The town of Camillus, New York just passed a law banning horizontal hydraulic fracturing. Onondaga County and DeWitt both also have local bans on fracking. They plan to wait one year until more is known about the ecological impact.
Which is the same basic intent found in the FRAC Acts, two bills that amend the Safe Drinking Water Act and give the EPA authority to figure out just what the hell is in those fluids. You’ll find a slightly biased article on the acts here, and another one from the Energy lobby here.
And, of course, there was the protest with no attendees. I drove over to the Gaylord, just to make sure I hadn’t missed the activists. Nothing.
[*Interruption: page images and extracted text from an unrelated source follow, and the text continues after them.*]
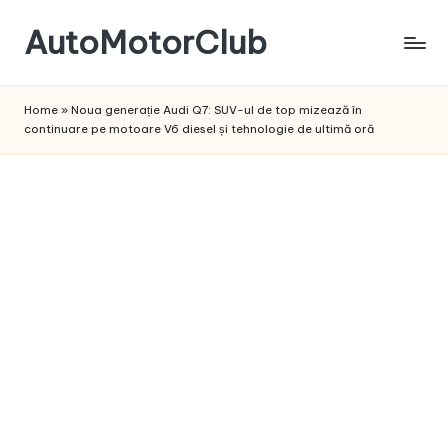
AutoMotorClub
Skip
to
Totul
content
despre
Home
»
Noua generație Audi Q7: SUV-ul de top mizează în
masini
continuare pe motoare V6 diesel și tehnologie de ultimă oră
si
pasionatii
de
masini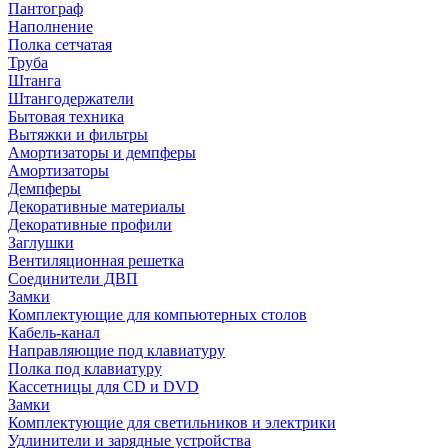
Пантограф
Наполнение
Полка сетчатая
Труба
Штанга
Штангодержатели
Бытовая техника
Вытяжки и фильтры
Амортизаторы и демпферы
Амортизаторы
Демпферы
Декоративные материалы
Декоративные профили
Заглушки
Вентиляционная решетка
Соединители ДВП
Замки
Комплектующие для компьютерных столов
Кабель-канал
Направляющие под клавиатуру
Полка под клавиатуру
Кассетницы для CD и DVD
Замки
Комплектующие для светильников и электрики
Удлинители и зарядные устройства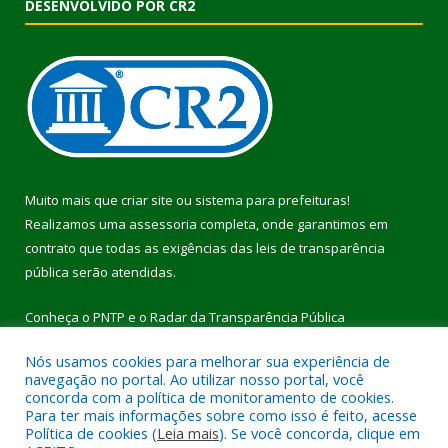
DESENVOLVIDO POR CR2
Muito mais que
criar site
ou
sistema para prefeituras
!
Realizamos uma
assessoria
completa, onde garantimos em
contrato que todas as exigências das
leis de transparência
pública
serão atendidas.
Conheça o
PNTP
e o
Radar da Transparência Pública
Nós usamos cookies para melhorar sua experiência de
navegação no portal. Ao utilizar nosso portal, você
concorda com a política de monitoramento de cookies.
Para ter mais informações sobre como isso é feito, acesse
Todos os direitos reservados a Prefeitura Municipal de Pau
Política de cookies (
Leia mais
). Se você concorda, clique em
D’Arco.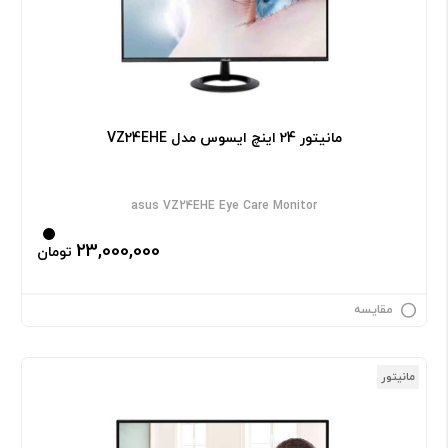
مانیتور 24 اینچ ایسوس مدل VZ24EHE
asus VZ24EHE Eye Care Monitor
23,000,000
تومان
مقایسه
مانیتور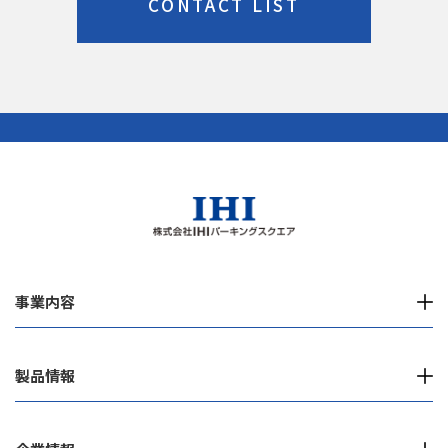
CONTACT LIST
事業内容
製品情報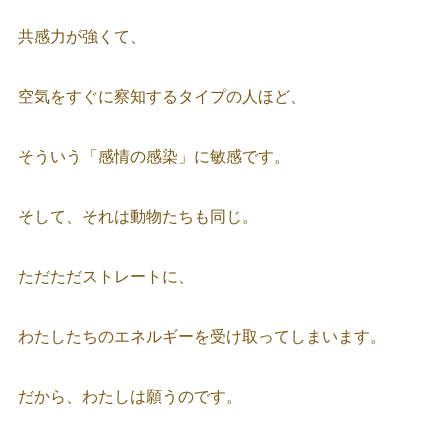
共感力が強くて、
空気をすぐに察知するタイプの人ほど、
そういう「感情の感染」に敏感です。
そして、それは動物たちも同じ。
ただただストレートに、
わたしたちのエネルギーを受け取ってしまいます。
だから、わたしは願うのです。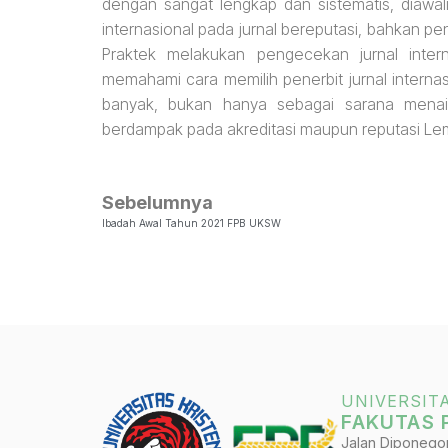
dengan sangat lengkap dan sistematis, diawali
internasional pada jurnal bereputasi, bahkan p
Praktek melakukan pengecekan jurnal intern
memahami cara memilih penerbit jurnal interna
banyak, bukan hanya sebagai sarana menaik
berdampak pada akreditasi maupun reputasi Le
Sebelumnya
Ibadah Awal Tahun 2021 FPB UKSW
UNIVERSIT
FAKUTAS 
Jalan Diponegoro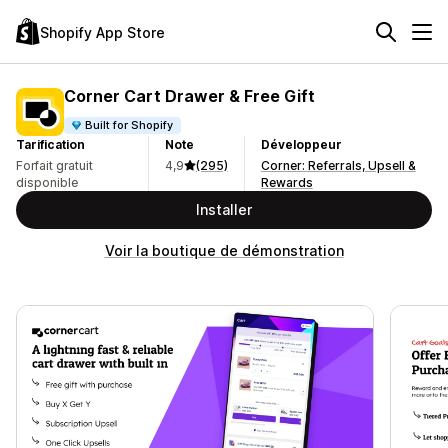
Shopify App Store
Corner Cart Drawer & Free Gift
Built for Shopify
Tarification
Note
Développeur
Forfait gratuit
4,9
(295)
Corner: Referrals, Upsell &
disponible
Rewards
Installer
Voir la boutique de démonstration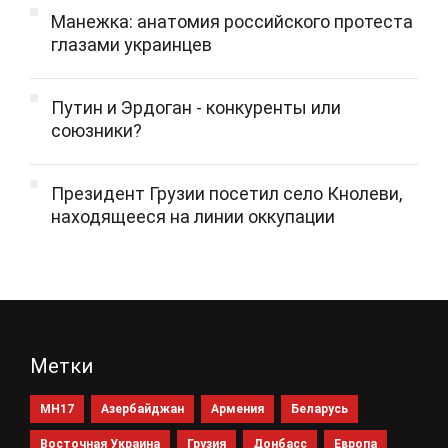
Манежка: анатомия российского протеста
глазами украинцев
Путин и Эрдоган - конкуренты или
союзники?
Президент Грузии посетил село Кнолеви,
находящееся на линии оккупации
Метки
MH17
Азербайджан
Армения
Беларусь
Восточная Украина
Грузия
Донбасс
Европа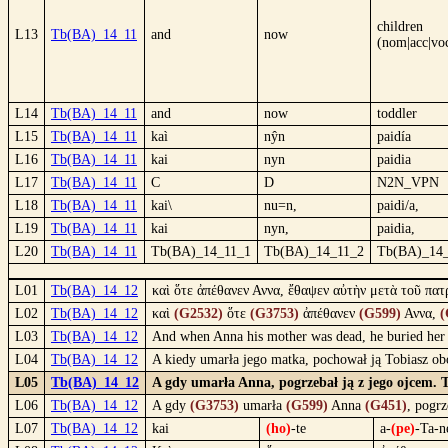
children
L13
Tb(BA)_14_11
and
now
(nom|acc|vo
L14
Tb(BA)_14_11
and
now
toddler
L15
Tb(BA)_14_11
kaì
nŷn
paidía
L16
Tb(BA)_14_11
kai
nyn
paidia
L17
Tb(BA)_14_11
C
D
N2N_VPN
L18
Tb(BA)_14_11
kai\
nu=n,
paidi/a,
L19
Tb(BA)_14_11
kai
nyn,
paidia,
L20
Tb(BA)_14_11
Tb(BA)_14_11_1
Tb(BA)_14_11_2
Tb(BA)_14
L01
Tb(BA)_14_12
καὶ ὅτε ἀπέθανεν Αννα, ἔθαψεν αὐτὴν μετὰ τοῦ πατ
L02
Tb(BA)_14_12
καὶ
(G2532)
ὅτε
(G3753)
ἀπέθανεν
(G599)
Αννα,
(
L03
Tb(BA)_14_12
And when Anna his mother was dead, he buried her wi
L04
Tb(BA)_14_12
A kiedy umarła jego matka, pochował ją Tobiasz ob
L05
Tb(BA)_14_12
A gdy umarła Anna, pogrzebał ją z jego ojcem. T
L06
Tb(BA)_14_12
A gdy
(G3753)
umarła
(G599)
Anna
(G451)
, pogr
L07
Tb(BA)_14_12
kai
(ho)
-te
a-
(pe)
-Ta-n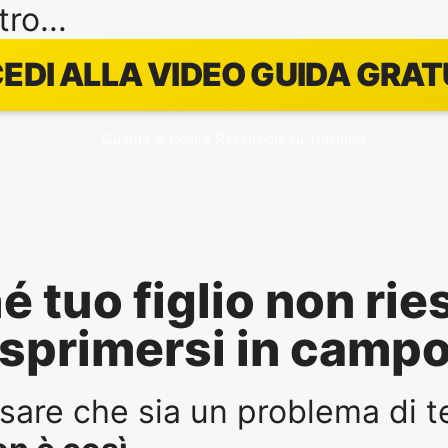
tro...
EDI ALLA VIDEO GUIDA GRAT
Guarda le Nostre Recensioni su Trustpilot
é tuo figlio non rie
sprimersi in camp
sare che sia un problema di t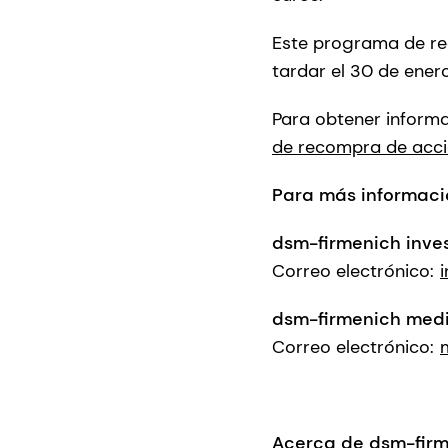
Este programa de rec
tardar el 30 de ener
Para obtener informa
de recompra de accio
Para más informaci
dsm-firmenich invest
Correo electrónico:
dsm-firmenich medi
Correo electrónico:
Acerca de dsm-fir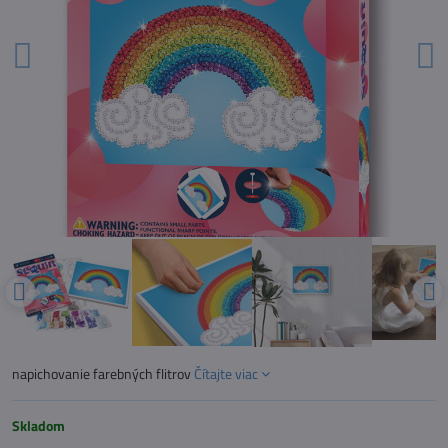
napichovanie farebných flitrov
Čítajte viac
Skladom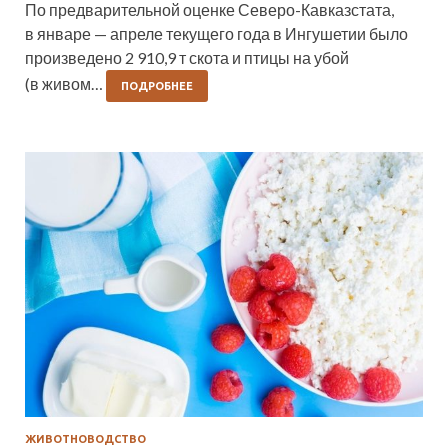
По предварительной оценке Северо-Кавказстата,
в январе — апреле текущего года в Ингушетии было
произведено 2 910,9 т скота и птицы на убой
(в живом…
ПОДРОБНЕЕ
ЖИВОТНОВОДСТВО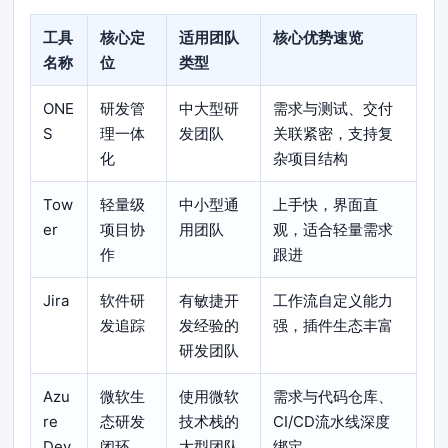
工具
核心定
适用团队
核心优势速览
名称
位
类型
ONE
研发管
中大型研
需求与测试、交付
S
理一体
发团队
关联紧密，支持复
化
杂项目结构
Tow
轻量级
中小型通
上手快，界面直
er
项目协
用团队
观，适合轻量需求
作
跟进
Jira
软件研
有敏捷开
工作流自定义能力
发追踪
发经验的
强，插件生态丰富
研发团队
Azu
微软生
使用微软
需求与代码仓库、
re
态研发
技术栈的
CI/CD流水线深度
Dev
闭环
大型团队
绑定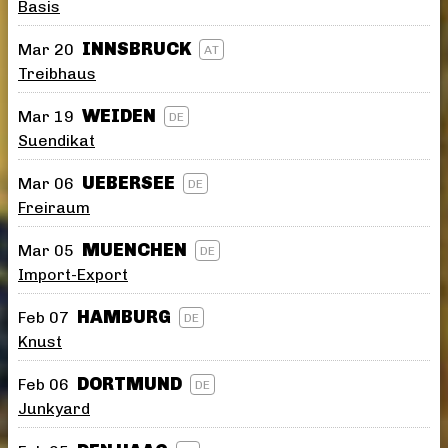
Basis
INNSBRUCK
Mar 20
AT
Treibhaus
WEIDEN
Mar 19
DE
Suendikat
UEBERSEE
Mar 06
DE
Freiraum
MUENCHEN
Mar 05
DE
Import-Export
HAMBURG
Feb 07
DE
Knust
DORTMUND
Feb 06
DE
Junkyard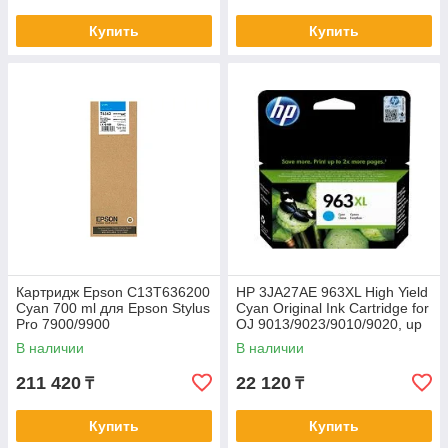
Купить
Купить
Картридж Epson C13T636200
HP 3JA27AE 963XL High Yield
Cyan 700 ml для Epson Stylus
Cyan Original Ink Cartridge for
Pro 7900/9900
OJ 9013/9023/9010/9020, up
to 1600 pages
В наличии
В наличии
211 420
22 120
₸
₸
Купить
Купить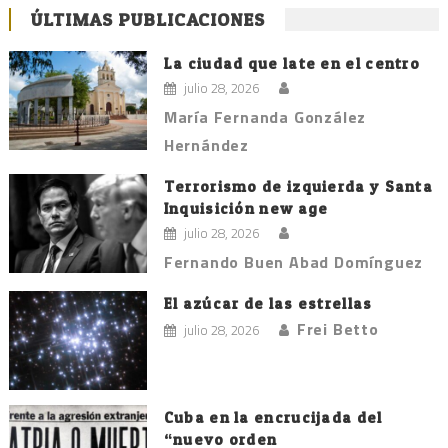
ÚLTIMAS PUBLICACIONES
La ciudad que late en el centro
julio 28, 2026
María Fernanda González
Hernández
Terrorismo de izquierda y Santa
Inquisición new age
julio 28, 2026
Fernando Buen Abad Domínguez
El azúcar de las estrellas
Frei Betto
julio 28, 2026
Cuba en la encrucijada del
“nuevo orden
I motored home, popped open a beer and tried not to think about how much of my day had been spent bumper-to-bumper. It wasn’t long before I found out what had happened to the protest:
“We got busted up.”
Several van-loads of angry young canvassers had decided to make a bee-line for the Gaylord itself. Security and the local police kicked their asses out before anything interesting could happen. There was no violence, nothing messy. Just quick, efficient suppression.
There are a lot of scary numbers associated with fracking, but the scariest ones have nothing to do with water pollution. 80 percent of all wells drilled in the US today involve “fracking”. The injuries and poisonings mainly affect rural folks. The rest of us are more affected by the fact that 23 percent of our on-road fuel usage can be eliminated by the use of natural gas in trucks and buses.
Those vehicles make 26 percent of our transportation greenhouse gases. They are the big air polluters for most people in cities. Fracking makes natural gas on the scale we want possible. And it may also irreversibly cripple the wild parts of this country.
I have several friends who own land out around Fort Worth, and most of them have fracking operations of some extent on their property. Even whistleblowers within the industry note that it can be done safely.
And if your water catches on fire? Just move to the city. It’s what everyone else is doing.